Senate passes controversial Social Security measure, 29-17 House to consider Senate version

vote is expected today

November 19, 1992|By C. Fraser Smith and John W. Frece | C. Fraser Smith and John W. Frece,Staff Writers Staff writer Marina Sarris contributed to this article.

Senate leaders choked off a filibuster mounted by rebellious Montgomery County lawmakers last night and then easily passed a bill that would shift $147 million in state expenses to local governments.

With unexpected speed, Senate President Thomas V. Mike Miller Jr. pushed the measure to final approval by a vote of 29-17.

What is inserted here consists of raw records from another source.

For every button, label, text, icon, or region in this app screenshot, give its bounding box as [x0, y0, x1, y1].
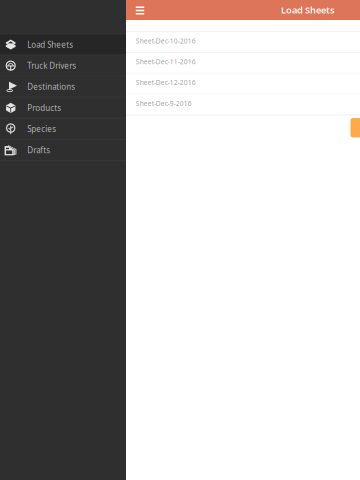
button[interactable]: Species [0, 119, 126, 140]
staticText: Load Sheets [281, 4, 335, 16]
button[interactable]: Add load sheet [350, 118, 360, 137]
button[interactable]: Sheet-Dec-12-2016 [126, 74, 360, 95]
staticText: Sheet-Dec-12-2016 [136, 78, 196, 87]
button[interactable]: Sheet-Dec-10-2016 [126, 32, 360, 53]
button[interactable]: Menu [133, 0, 147, 20]
staticText: Destinations [27, 81, 75, 92]
staticText: Sheet-Dec-10-2016 [136, 36, 196, 45]
button[interactable]: Destinations [0, 77, 126, 98]
button[interactable]: Load Sheets [0, 34, 126, 56]
button[interactable]: Sheet-Dec-9-2016 [126, 95, 360, 115]
staticText: Sheet-Dec-11-2016 [136, 57, 196, 66]
staticText: Truck Drivers [27, 60, 76, 71]
button[interactable]: Drafts [0, 140, 126, 161]
button[interactable]: Products [0, 98, 126, 119]
button[interactable]: Truck Drivers [0, 56, 126, 77]
button[interactable]: Load Sheets [281, 0, 335, 20]
staticText: Drafts [27, 145, 50, 155]
staticText: Species [27, 124, 56, 134]
staticText: Products [27, 102, 61, 113]
staticText: Sheet-Dec-9-2016 [136, 99, 192, 108]
staticText: Load Sheets [27, 39, 73, 50]
button[interactable]: Sheet-Dec-11-2016 [126, 53, 360, 74]
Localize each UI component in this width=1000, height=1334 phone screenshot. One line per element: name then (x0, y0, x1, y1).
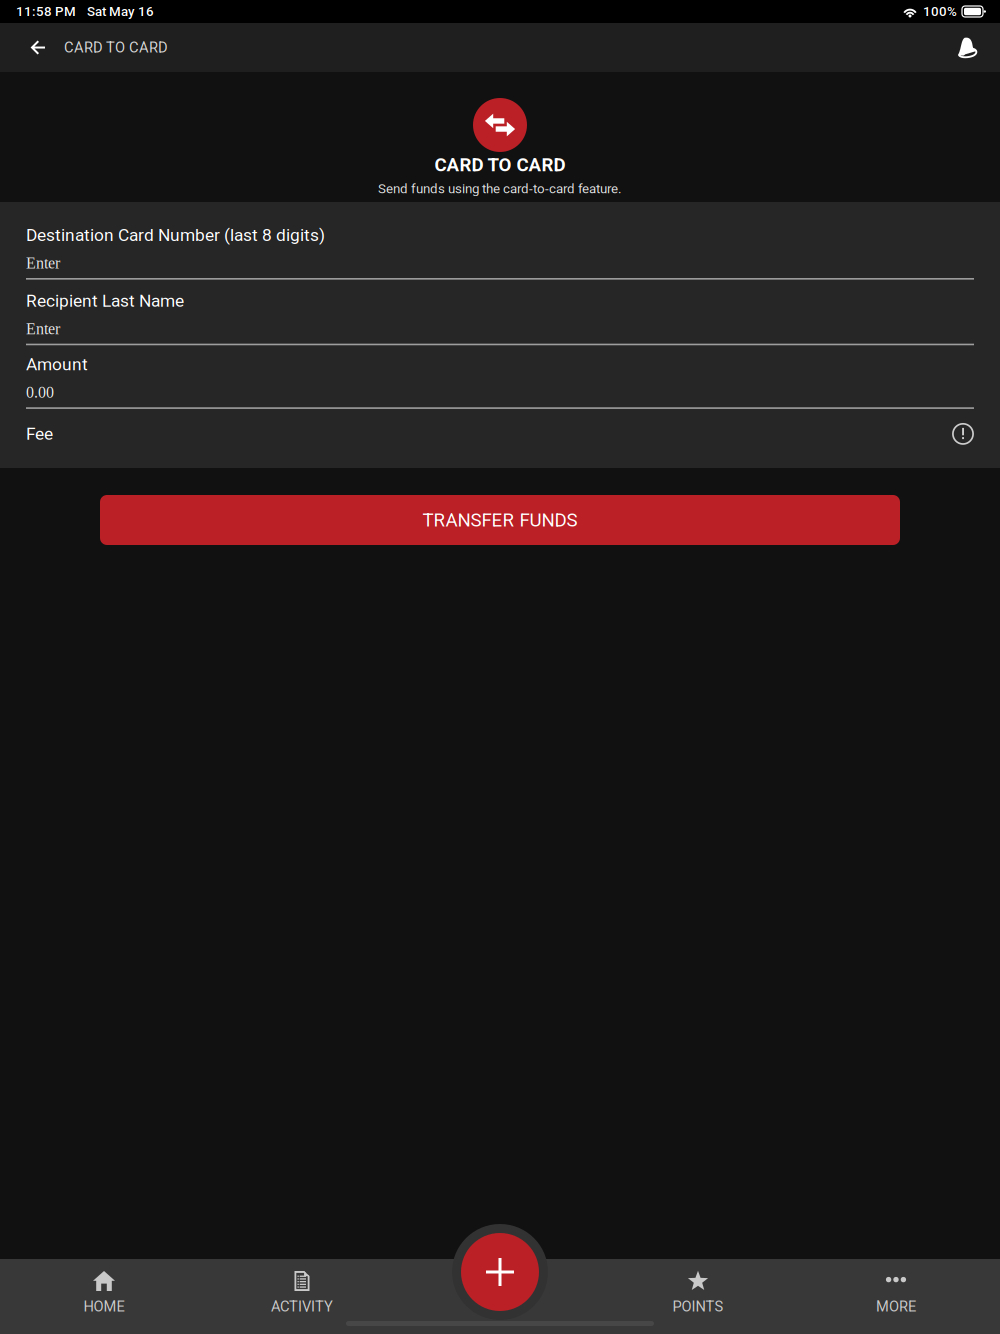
button[interactable]: Back (0, 23, 77, 72)
button[interactable]: TRANSFER FUNDS (100, 495, 900, 545)
staticText: TRANSFER FUNDS (422, 509, 578, 531)
staticText: POINTS (672, 1298, 724, 1315)
staticText: CARD TO CARD (434, 154, 566, 176)
staticText: ACTIVITY (271, 1298, 333, 1315)
button[interactable]: HOME (5, 1259, 203, 1334)
button[interactable]: Notifications (935, 23, 1000, 72)
staticText: 0.00 (26, 384, 54, 401)
staticText: MORE (876, 1298, 916, 1315)
staticText: Destination Card Number (last 8 digits) (26, 225, 325, 245)
staticText: 11:58 PM (16, 4, 76, 19)
staticText: Send funds using the card-to-card featur… (378, 181, 622, 196)
staticText: Sat May 16 (87, 4, 154, 19)
staticText: CARD TO CARD (64, 39, 168, 56)
staticText: Amount (26, 354, 88, 375)
button[interactable]: Add (452, 1224, 548, 1320)
button[interactable]: Fee information (952, 423, 974, 445)
staticText: Recipient Last Name (26, 291, 184, 311)
staticText: HOME (84, 1298, 124, 1315)
staticText: Enter (26, 254, 60, 272)
button[interactable]: MORE (797, 1259, 995, 1334)
button[interactable]: ACTIVITY (203, 1259, 401, 1334)
staticText: Fee (26, 424, 53, 444)
staticText: 100% (923, 4, 957, 19)
staticText: Enter (26, 320, 60, 338)
button[interactable]: POINTS (599, 1259, 797, 1334)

The bill would permanently shift from the state to local governments the responsibility for paying the employer's share of Social Security taxes for public school, library and community college employees.

The House of Delegates, meanwhile, reconvened in an extraordinary session a minute after midnight this morning to consider its own version of the same bill. But against the backdrop of Montgomery's defeat in the Senate, it became clear that final passage of the legislation could not be postponed for long. To expedite the process, delegates agreed to consider the just-passed Senate bill, which, if passed without changes, could bring the special session to an earlier finish than expected.

Early this morning, Montgomery County delegates still were attempting to push a series of amendments to the bill, but a final vote on the legislation was already scheduled for later today.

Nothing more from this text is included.